If you’ve stood on the edge of a cliff, you understand the expression. We all talk about edges, about pushing things to the limit. In the book RANGER CONFIDENTIAL, Andrea Lankford reports on the deadly falls each year at the Grand Canyon and the rangers’ struggle to retrieve the bodies. Eleven fell from the edge in 2022, slightly fewer than the annual average of twelve. Fighter pilots coined the phrase “push the envelope” to explain that there is an envelope in which the physics of lift will support the heavier-than-air flight of a steel airplane. But if you leave the envelope, the plane will crash. Naturally, pilots wanted to push the envelope. In other words, fighter pilots enjoy “living on the edge.” Aerosmith, a band famous for its struggles with drug addiction, wrote the dark hit: “Living on the Edge.”
We get it. Edges are like the cliffs at the Grand Canyon: attractive because of the views, but dangerous because you may fall.
We know it is dangerous, but we always want to get so close! Some of us find heights intoxicating in spite of the obvious danger. We wander closer and closer. You know what else we do that with? Sin. Often we try to respect some rule—yet we get as close as we possibly can to breaking that rule. Closer and closer and closer. And what happens? Eventually you fall. It is human nature.
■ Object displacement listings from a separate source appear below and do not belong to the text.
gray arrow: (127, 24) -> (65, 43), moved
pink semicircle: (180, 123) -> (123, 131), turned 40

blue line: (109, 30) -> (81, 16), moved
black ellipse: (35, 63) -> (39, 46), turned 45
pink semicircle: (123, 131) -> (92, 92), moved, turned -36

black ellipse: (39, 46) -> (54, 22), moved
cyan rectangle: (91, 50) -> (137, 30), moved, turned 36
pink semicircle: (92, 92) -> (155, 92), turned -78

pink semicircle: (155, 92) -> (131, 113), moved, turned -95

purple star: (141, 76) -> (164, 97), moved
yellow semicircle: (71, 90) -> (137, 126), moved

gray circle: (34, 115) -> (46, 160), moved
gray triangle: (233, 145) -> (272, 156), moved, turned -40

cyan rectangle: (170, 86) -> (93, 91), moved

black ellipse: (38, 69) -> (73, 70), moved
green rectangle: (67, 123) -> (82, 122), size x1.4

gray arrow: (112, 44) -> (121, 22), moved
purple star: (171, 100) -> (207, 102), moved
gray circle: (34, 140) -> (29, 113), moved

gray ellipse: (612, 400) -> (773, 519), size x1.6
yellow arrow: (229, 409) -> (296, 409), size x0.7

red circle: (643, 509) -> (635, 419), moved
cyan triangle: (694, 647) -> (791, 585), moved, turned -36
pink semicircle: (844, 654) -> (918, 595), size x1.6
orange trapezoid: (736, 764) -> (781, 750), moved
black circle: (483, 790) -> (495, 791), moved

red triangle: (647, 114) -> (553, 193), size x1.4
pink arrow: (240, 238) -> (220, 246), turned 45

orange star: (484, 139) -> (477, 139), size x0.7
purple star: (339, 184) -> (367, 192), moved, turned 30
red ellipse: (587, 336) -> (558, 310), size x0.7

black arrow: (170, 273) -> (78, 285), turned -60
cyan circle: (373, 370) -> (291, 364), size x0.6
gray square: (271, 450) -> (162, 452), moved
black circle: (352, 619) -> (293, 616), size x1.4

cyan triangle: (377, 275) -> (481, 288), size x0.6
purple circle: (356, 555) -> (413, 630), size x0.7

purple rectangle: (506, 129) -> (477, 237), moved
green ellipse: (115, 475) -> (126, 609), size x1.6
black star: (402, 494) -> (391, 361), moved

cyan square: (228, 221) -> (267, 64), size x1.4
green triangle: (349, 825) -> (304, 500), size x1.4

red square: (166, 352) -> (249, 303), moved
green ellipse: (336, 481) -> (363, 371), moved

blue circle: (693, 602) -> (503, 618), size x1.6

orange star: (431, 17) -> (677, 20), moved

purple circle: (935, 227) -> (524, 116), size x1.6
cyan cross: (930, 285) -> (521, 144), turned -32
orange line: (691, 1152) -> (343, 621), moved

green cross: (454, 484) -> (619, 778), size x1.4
Consider the prophet’s rhetorical questions:
“Do horses gallop on the cliffs? Does anyone plow there with oxen?” Amos 6:12.
You’ve seen the cliffs 60 feet above the Brazos River near Hempstead. Farmers like Larry Cooper might walk that edge, but you won’t see him tractoring around up there baling hay. The cliffs can fall away at any time—it’s far too dangerous. So he avoids it. Why is it that we have more respect for ACTUAL cliffs than for cliffs that will drop us into the abyss of sin and judgment?
Don’t flirt with sin! Don’t get so close! How does living on the edge help you? Back away from the edge and embrace the God who only wants to bless you when He puts limitations on you. He loves you. Live to please Him—don’t live on the edge.